Au milieu de la piste circulaire, la jongleuse Neta Oren et le rappeur Pierre Laloge. Le rap devient la voix intérieure de la jongleuse, son alter ego, un reflet émotionnel de son parcours. En une série de routines rythmées à 160 BPM, le duo livre une performance virtuose et touchante, où surgissent mémoire, doutes et éclats partagés.
Sous la houlette de Pascal Charrier, Kami Octet parcourt depuis dix ans les scènes musicales, en France et à l’étranger. Pour cette nouvelle création, Kami accueille Karim Ziad aux percussions, batteur mondialement connu et fondateur de l’Orchestre National de Barbès, pour une fusion de jazz, de transe, de musique savante et de musiques de Méditerranée.
La reconstitution du procès dit de l’Affiche rouge émeut aux larmes et rend un vibrant hommage aux 23 accusés, membres du groupe Manouchian, pour la plupart des étrangers et des juifs, militants communistes engagés dans la Résistance.
Écrite et mise en scène – avec son épouse Sophie – par Basile Ader, figure respectée du barreau de Paris, membre du Conseil de l’ordre et fou de théâtre, la reconstitution du Procès de Bobigny est l’occasion de revivre un moment-clé dans la dépénalisation de l’avortement.
Après le phénoménal succès international de Maldonne, Leïla Ka dévoile sa nouvelle création.

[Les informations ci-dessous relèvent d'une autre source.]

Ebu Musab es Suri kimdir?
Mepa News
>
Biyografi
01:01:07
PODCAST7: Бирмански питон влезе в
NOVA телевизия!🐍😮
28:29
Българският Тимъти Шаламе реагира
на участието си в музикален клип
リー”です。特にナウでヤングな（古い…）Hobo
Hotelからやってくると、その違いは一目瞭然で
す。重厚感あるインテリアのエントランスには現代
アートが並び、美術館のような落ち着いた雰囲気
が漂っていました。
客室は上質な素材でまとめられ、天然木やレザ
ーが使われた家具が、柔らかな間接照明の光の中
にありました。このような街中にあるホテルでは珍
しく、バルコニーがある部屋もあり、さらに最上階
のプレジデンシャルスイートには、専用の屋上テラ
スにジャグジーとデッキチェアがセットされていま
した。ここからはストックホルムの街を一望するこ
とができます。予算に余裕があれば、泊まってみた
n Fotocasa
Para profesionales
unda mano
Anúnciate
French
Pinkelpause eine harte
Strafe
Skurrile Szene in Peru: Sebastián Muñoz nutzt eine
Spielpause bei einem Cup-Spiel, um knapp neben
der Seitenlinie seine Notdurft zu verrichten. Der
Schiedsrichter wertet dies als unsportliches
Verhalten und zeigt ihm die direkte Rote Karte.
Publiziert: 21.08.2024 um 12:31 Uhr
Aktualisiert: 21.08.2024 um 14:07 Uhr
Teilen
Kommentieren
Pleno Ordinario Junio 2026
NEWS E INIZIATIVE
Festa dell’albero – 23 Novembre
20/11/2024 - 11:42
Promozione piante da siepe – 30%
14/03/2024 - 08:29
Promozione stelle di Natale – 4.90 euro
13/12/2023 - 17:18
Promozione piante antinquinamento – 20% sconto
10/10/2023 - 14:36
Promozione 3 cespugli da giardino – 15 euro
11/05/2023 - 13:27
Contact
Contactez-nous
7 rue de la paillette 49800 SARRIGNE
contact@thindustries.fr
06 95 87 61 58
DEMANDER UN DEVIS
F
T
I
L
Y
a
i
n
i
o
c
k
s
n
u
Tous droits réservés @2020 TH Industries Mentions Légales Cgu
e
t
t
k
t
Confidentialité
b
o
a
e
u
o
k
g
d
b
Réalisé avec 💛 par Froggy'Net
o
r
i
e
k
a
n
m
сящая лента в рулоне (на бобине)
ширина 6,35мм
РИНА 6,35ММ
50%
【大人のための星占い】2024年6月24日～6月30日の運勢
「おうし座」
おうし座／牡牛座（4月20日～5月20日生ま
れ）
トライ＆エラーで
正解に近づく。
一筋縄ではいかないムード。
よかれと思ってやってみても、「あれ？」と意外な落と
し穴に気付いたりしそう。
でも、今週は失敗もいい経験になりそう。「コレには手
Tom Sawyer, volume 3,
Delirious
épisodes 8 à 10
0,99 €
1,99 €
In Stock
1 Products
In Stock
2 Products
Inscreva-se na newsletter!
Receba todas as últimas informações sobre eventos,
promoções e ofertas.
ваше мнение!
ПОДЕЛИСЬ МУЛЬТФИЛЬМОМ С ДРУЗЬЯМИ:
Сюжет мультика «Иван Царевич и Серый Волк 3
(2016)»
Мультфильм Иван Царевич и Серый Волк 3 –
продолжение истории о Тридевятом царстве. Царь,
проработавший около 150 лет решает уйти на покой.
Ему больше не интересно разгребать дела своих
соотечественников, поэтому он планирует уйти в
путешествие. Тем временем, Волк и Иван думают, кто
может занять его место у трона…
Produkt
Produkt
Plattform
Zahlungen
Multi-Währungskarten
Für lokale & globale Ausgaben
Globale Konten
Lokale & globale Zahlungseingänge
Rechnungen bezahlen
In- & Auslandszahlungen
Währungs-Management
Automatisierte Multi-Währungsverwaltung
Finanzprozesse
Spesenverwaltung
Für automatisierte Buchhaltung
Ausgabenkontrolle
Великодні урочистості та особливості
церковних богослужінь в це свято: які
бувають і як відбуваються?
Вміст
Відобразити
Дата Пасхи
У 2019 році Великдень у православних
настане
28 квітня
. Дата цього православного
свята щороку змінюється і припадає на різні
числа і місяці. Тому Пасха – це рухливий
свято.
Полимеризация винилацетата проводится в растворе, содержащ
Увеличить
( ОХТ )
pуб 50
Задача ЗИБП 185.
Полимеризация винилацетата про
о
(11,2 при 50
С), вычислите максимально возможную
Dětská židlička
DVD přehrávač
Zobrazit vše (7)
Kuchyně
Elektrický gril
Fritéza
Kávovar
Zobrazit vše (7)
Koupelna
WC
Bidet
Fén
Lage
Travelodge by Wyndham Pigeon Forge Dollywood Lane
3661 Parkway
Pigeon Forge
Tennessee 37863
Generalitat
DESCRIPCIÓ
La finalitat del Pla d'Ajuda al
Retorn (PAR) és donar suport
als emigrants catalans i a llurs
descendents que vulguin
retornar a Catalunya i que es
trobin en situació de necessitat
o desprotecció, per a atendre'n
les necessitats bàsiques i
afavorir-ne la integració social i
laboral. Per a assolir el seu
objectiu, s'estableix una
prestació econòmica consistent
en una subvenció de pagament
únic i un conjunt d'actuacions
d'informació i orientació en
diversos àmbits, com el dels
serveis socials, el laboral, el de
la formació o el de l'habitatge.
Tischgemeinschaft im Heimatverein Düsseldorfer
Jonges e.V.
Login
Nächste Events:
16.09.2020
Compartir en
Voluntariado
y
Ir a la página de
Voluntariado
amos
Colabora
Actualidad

Sur un plateau nu, sans décors ni artifices, entourée de 7 autres interprètes, elle donne toute la place aux corps féminins, qui s’affirment, résistent et luttent, dans un embrasement d’énergie pure.
Un magnifique programme en 3 temps du directeur du Ballet de Biarritz. Avec deux pépites de son répertoire, et en clôture son ultime opus, Thierry Malandain célèbre, sur des partitions de Poulenc, Ravel et Saint-Saëns, « le jour et la nuit, midi et minuit, et le temps qui fuit dans l’ombre ensevelie ».